Records excerpted from a collection
┏━━

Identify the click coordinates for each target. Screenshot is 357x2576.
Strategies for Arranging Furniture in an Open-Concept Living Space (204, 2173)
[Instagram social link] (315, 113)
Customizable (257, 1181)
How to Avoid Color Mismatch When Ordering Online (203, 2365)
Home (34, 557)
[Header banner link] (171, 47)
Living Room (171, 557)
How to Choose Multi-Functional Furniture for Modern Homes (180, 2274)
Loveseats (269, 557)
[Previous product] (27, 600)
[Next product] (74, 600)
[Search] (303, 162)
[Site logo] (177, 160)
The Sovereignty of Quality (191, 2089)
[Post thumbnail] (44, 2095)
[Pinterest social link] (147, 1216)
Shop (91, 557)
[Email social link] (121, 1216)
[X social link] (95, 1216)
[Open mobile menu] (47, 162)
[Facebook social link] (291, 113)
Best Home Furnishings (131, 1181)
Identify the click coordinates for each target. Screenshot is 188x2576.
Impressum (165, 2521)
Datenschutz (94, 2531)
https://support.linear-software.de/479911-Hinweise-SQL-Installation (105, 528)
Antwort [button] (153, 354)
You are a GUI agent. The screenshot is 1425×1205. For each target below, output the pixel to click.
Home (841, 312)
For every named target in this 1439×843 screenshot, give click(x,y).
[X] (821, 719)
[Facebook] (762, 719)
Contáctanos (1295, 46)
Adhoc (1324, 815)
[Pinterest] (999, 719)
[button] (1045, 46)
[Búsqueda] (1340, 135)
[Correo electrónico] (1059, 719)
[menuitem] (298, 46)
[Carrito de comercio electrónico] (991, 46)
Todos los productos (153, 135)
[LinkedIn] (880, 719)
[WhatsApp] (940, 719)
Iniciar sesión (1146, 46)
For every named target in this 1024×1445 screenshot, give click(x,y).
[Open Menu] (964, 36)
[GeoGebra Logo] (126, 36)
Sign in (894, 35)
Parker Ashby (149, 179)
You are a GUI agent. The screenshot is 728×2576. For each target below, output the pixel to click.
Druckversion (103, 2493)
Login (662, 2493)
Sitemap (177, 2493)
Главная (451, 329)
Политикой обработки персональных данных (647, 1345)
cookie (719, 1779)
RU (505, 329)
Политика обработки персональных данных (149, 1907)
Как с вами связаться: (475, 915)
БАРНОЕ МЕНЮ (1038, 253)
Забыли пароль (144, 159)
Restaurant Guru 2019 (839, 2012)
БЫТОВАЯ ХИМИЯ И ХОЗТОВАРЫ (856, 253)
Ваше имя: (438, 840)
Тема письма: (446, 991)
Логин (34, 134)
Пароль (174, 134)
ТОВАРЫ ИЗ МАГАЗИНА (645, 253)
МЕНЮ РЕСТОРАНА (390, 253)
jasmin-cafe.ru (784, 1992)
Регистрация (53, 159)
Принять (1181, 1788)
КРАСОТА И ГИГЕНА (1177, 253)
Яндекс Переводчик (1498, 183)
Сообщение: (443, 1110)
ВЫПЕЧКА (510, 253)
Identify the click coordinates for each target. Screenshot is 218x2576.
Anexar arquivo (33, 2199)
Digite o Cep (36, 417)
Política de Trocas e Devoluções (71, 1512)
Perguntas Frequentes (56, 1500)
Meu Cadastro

┗━━

### GOAL OF THE EXERCISE:
Please find each line in the records above that holds the word "output", and copy it.

### RESULT OF THIS TASK:
You are a GUI agent. The screenshot is 1425×1205. For each target below, output the pixel to click.
You are a GUI agent. The screenshot is 728×2576. For each target below, output the pixel to click.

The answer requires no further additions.